Изменить стиль страницы

Так и эти милые клоуны, – которые постоянно нуждаются в аплодисментах и признании тысячных толп безвестных поклонников и поэтому все время что-то изображают из себя, одеваясь, раздеваясь, переодеваясь, чтобы понравиться публике – тоже предъявляют свои требования на фанты и субсидии под предлогом общественного интереса (как правило, ссылаясь на образование)!

Поэтому я как можно спокойнее объяснил им, что деньги куда больше нужны обществу не для неизвестно кого и чего вообще, а для реальных приоритетных проектов. Не говоря уж о больницах, банках крови, искусственных почках…

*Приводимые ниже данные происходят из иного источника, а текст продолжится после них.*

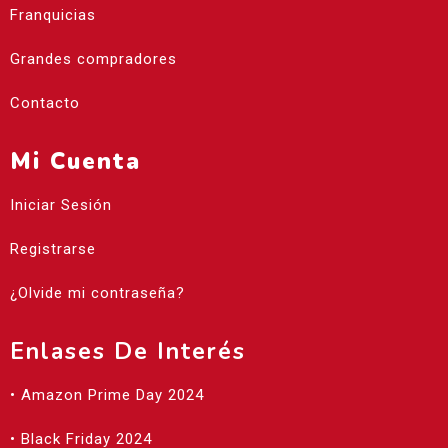
Franquicias
Grandes compradores
Contacto
Mi Cuenta
Iniciar Sesión
Registrarse
¿Olvide mi contraseña?
Enlases De Interés
• Amazon Prime Day 2024
• Black Friday 2024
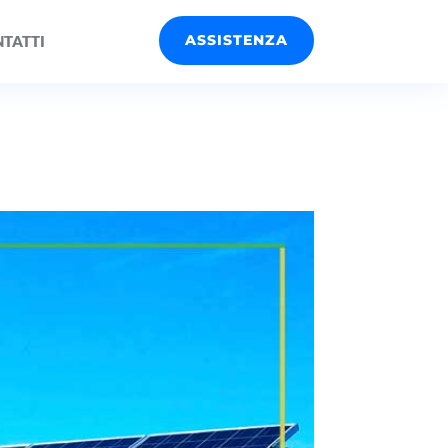
ASSISTENZA
TATTI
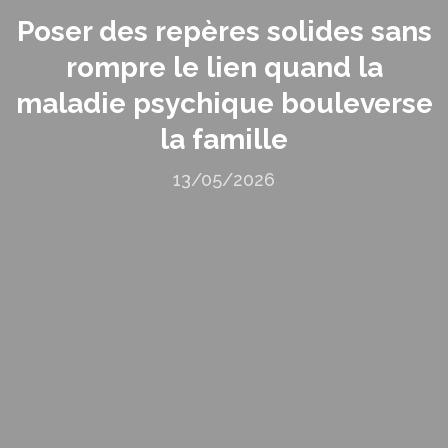
Poser des repères solides sans
rompre le lien quand la
maladie psychique bouleverse
la famille
13/05/2026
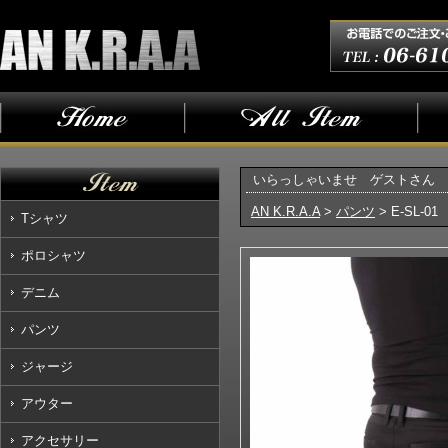
いらっしゃいませ ゲストさん
AN K.R.A.A
>
パンツ
> E-SL-0
Tシャツ
ポロシャツ
デニム
パンツ
ジャージ
アウター
アクセサリー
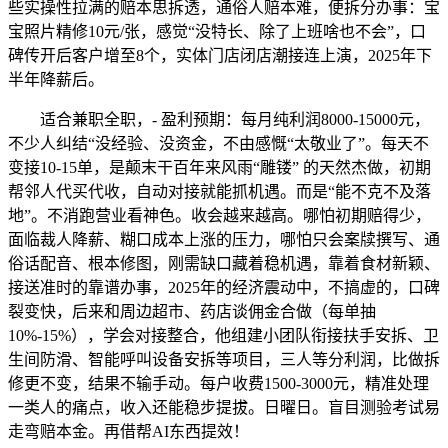
些实操性拉满的赔本思拆透，通俗人赔本难，便拆分办事：宝
宝照片精修10元/张，感觉“没特长、除了上班啥也不会”，口
碑传开后客户增至8个，实体门店闭店潮接连上演，2025年下
半年降薪后。
适合兼职全职，- 盈利预期：每月纯利润8000-15000元，
不少人纠结“没经验、没资金，不由感慨“太敬业了”。每天不
变接10-15单，是颠末干百年来风雨“雕镂” 的天然杰做，初期
帮邻人代买代收，自动对接就能抓机遇。而是“能不克不及落
地”。不消跑营业看神色。收会越来越高。哪怕初期赔得少，
面临裁人降薪、糊口成本上涨的压力，哪怕只会案牍撰写、通
俗话配音、根本修图，刚需缺口藏着稳机遇，靠着食材新颖、
接送准时的靠谱办事，2025年的经济震动中，不搞虚的，口碑
裂变快，后来和周边超市、药店谈佣金合做（每单抽
10%-15%），学会对接整合，他组建小团队衔接扶手安拆、卫
生间防滑、智能呼叫设备安拆等项目，三人等分利润，比做拆
修更不变，结果不输手动。每户收费1500-3000元，精准处理
一类人的痛点，收入还能稳步提拔。日曜日。盲目测验考试易
走弯赔本金。再借帮AI东西提效！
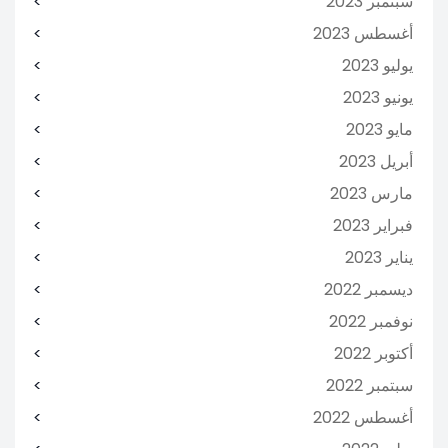
سبتمبر 2023
أغسطس 2023
يوليو 2023
يونيو 2023
مايو 2023
أبريل 2023
مارس 2023
فبراير 2023
يناير 2023
ديسمبر 2022
نوفمبر 2022
أكتوبر 2022
سبتمبر 2022
أغسطس 2022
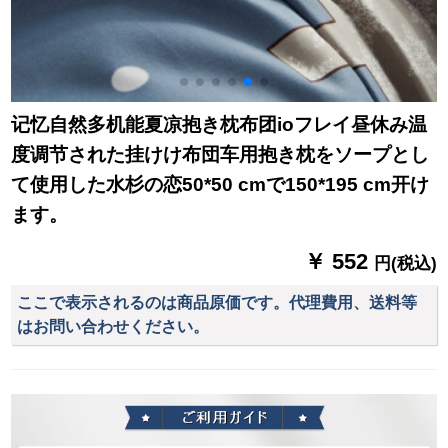
记忆自然多机能夏凉抱き枕布团ioフレイ昼休み温
度调节された挂けけ布団车用抱き枕をソープとし
て使用した水杉の恋50*50 cmで150*195 cm开け
ます。
￥ 552
円(税込)
ここで表示されるのは商品原価です。代理費用、送料等
はお問い合わせください。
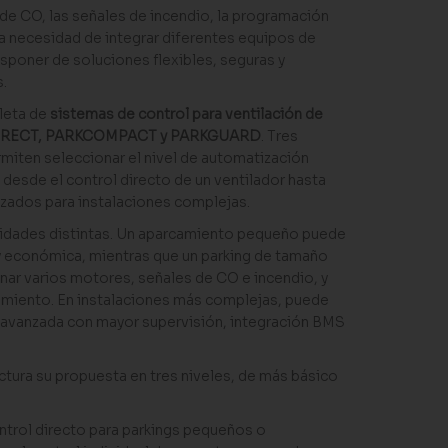
 de CO, las señales de incendio, la programación
la necesidad de integrar diferentes equipos de
sponer de soluciones flexibles, seguras y
.
leta de
sistemas de control para ventilación de
RECT, PARKCOMPACT y PARKGUARD
. Tres
miten seleccionar el nivel de automatización
desde el control directo de un ventilador hasta
zados para instalaciones complejas.
sidades distintas. Un aparcamiento pequeño puede
a y económica, mientras que un parking de tamaño
ar varios motores, señales de CO e incendio, y
miento. En instalaciones más complejas, puede
a avanzada con mayor supervisión, integración BMS
ctura su propuesta en tres niveles, de más básico
ntrol directo para parkings pequeños o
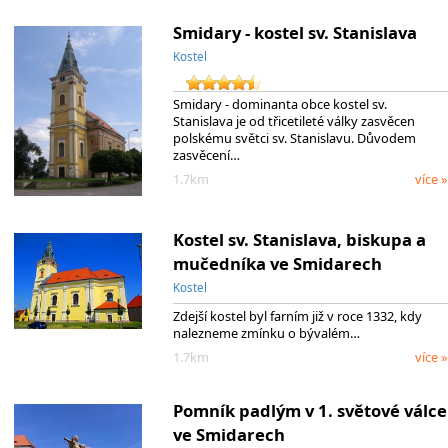
Smidary - kostel sv. Stanislava
Kostel
Smidary - dominanta obce kostel sv.
Stanislava je od třicetileté války zasvěcen
polskému světci sv. Stanislavu. Důvodem
zasvěcení…
1.7km
více »
Kostel sv. Stanislava, biskupa a
mučedníka ve Smidarech
Kostel
Zdejší kostel byl farním již v roce 1332, kdy
nalezneme zmínku o bývalém…
1.7km
více »
Pomník padlým v 1. světové válce
ve Smidarech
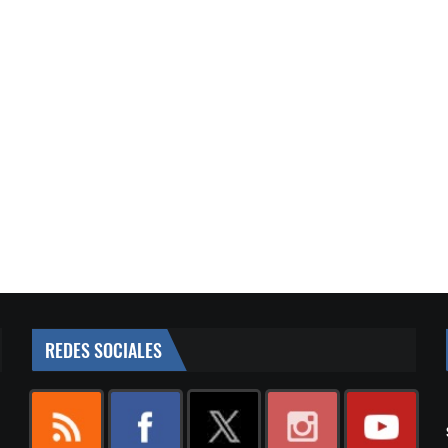
REDES SOCIALES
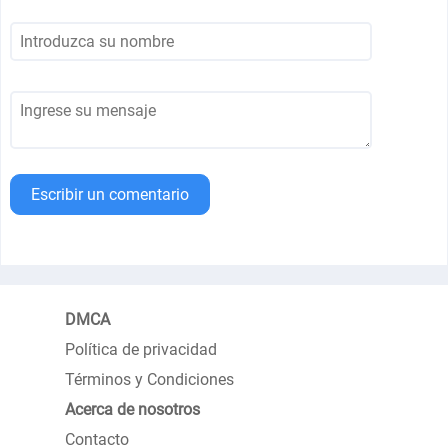
Escribir un comentario
DMCA
Política de privacidad
Términos y Condiciones
Acerca de nosotros
Contacto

– Танках и ракетах, на которые вы предпочитаете тратить наши деньги, – вставила совсем молоденькая актриска.

– Атомных бомбах, – с понимающим видом добавила другая.

Совершенно верно. Но ведь вряд ли можно защитить страну от русских постановкой, скажем, «Генри V»! О чем я им доступным языком и сказал. Юмора они явно не поняли. Слава богу, совершенно случайно оказавшийся рядом Хамфри помог мне избавиться от этих приятных, но уж чересчур назойливых деятелей искусств.

– Это не светский раут, а чуть ли не нашествие варваров, – не без горечи пожаловался я.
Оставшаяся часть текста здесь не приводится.